Warhol designed commercial textiles for several manufacturers for nearly a decade from the mid 1950s. The resulting fabrics were then transformed into garments by individuals or boutiques. Mounting an exhibition of Warhol’s textiles, however, encounters the issue of a lack of solid documentation. Warhol, and other graphic artists, sold textile designs anonymously through agents in the Garment District in New York. Labels in surviving garments made from the textiles name the garment manufacturer, not the textile manufacturer or designer. It’s also difficult to work out from Warhol’s own records for the period exactly what product is being referred to. ‘Some of Warhol’s pattern designs may have been for gift-wrap, rather than fabrics. They may also have been used for both these end products. The artist was always happy to oblige a paying client,’ says Matt Wrbican, chief archivist at the Andy Warhol Museum, Pittsburgh. Repeating design elements across media was not only sound commercial sense, it became fundamental to Warhol’s art.

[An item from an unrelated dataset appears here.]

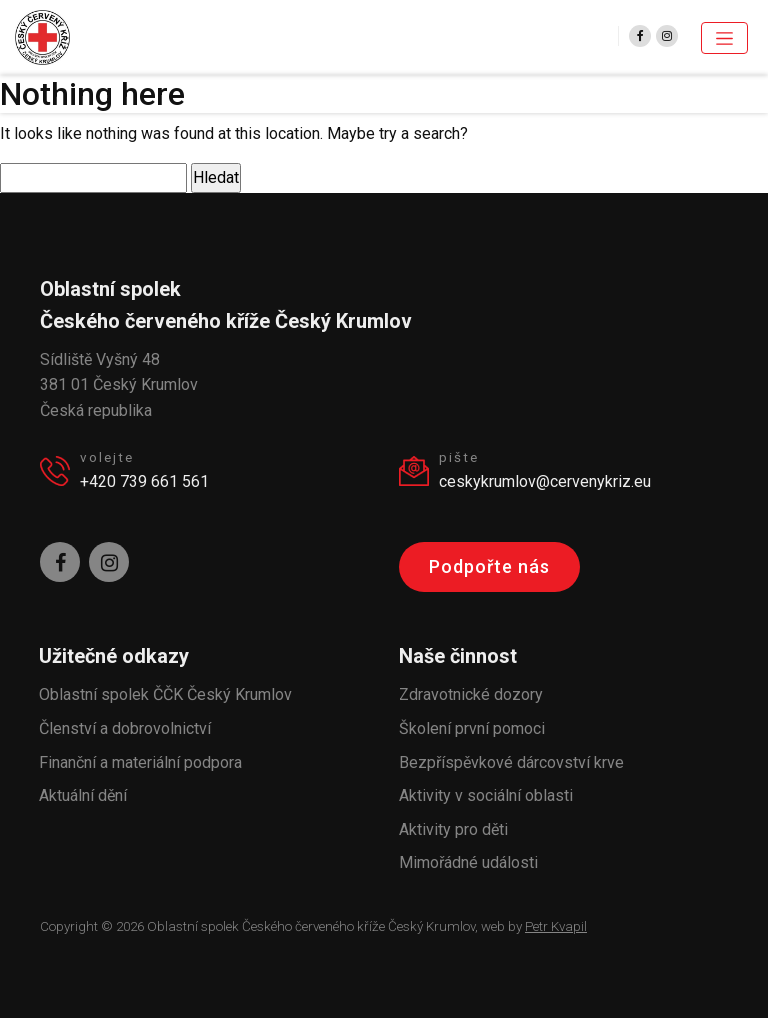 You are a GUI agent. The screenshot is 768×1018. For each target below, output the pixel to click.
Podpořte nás (489, 566)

While researching an earlier exhibition, curators Richard Chamberlain and Geoffrey Rayner had stumbled across a copy of Glamour magazine from 1960 that included an image of a dress made from a particular fabric: ‘Bright Butterflies, designed by Andy Warhol’. For around a decade, Chamberlain and Rayner scoured vintage stores and collections to track down fabrics which, on the basis of style, could have possibly been designed by Warhol. They then set about authenticating the fabrics as ‘Warhols’ through archival research, comparison to known illustrations and any available documentation.
At the Textile Museum, bolts of fabric and garments are set against dark grey walls, spotlit and presented largely at eye level. This encourages close looking, essential for appreciating the intricacy of the designs. What at first appears to be a regular pattern of interlocking multi-coloured pretzels on violet background, for example, in fact contains subtle permutations. This, combined with the focus of the exhibition on the fabrics themselves, reveals Warhol’s textiles to be an important stage in his stylistic development. Not only is repetition of the same motif with slight variations already present (foreshadowing Warhol’s later serial work), so too is the artist’s fascination with the everyday. During the decade before produced hundreds of Brillo or Kellogg’s Cornflakes boxes as sculptures, he was creating textiles covered in hats, brooms and luggage labels. The way in which Warhol produced his textile designs (as well as other graphic work in this period) prefigured the assembly-line style production employed in his Factory. In this case, Warhol’s original drawings, or sections of them, were traced with ink and the tracing was pressed on to absorbent paper. This allowed motifs to be reused, in different combinations, either by Warhol or his assistants. As Blake Gopnik has suggested, Warhol’s designs for textiles would have acquainted him with the screen-printing process that soon took on a key role in his later, and now most recognisable, works.
Andy Warhol and his art has been scrutinised, discussed and exhibited from many angles since his untimely death in 1987. He may be one of the world’s best-known artists, but this exhibition proves that there is still much more to say.
‘Andy Warhol: The Textiles’ is at the Fashion and Textile Museum, London, until 10 September.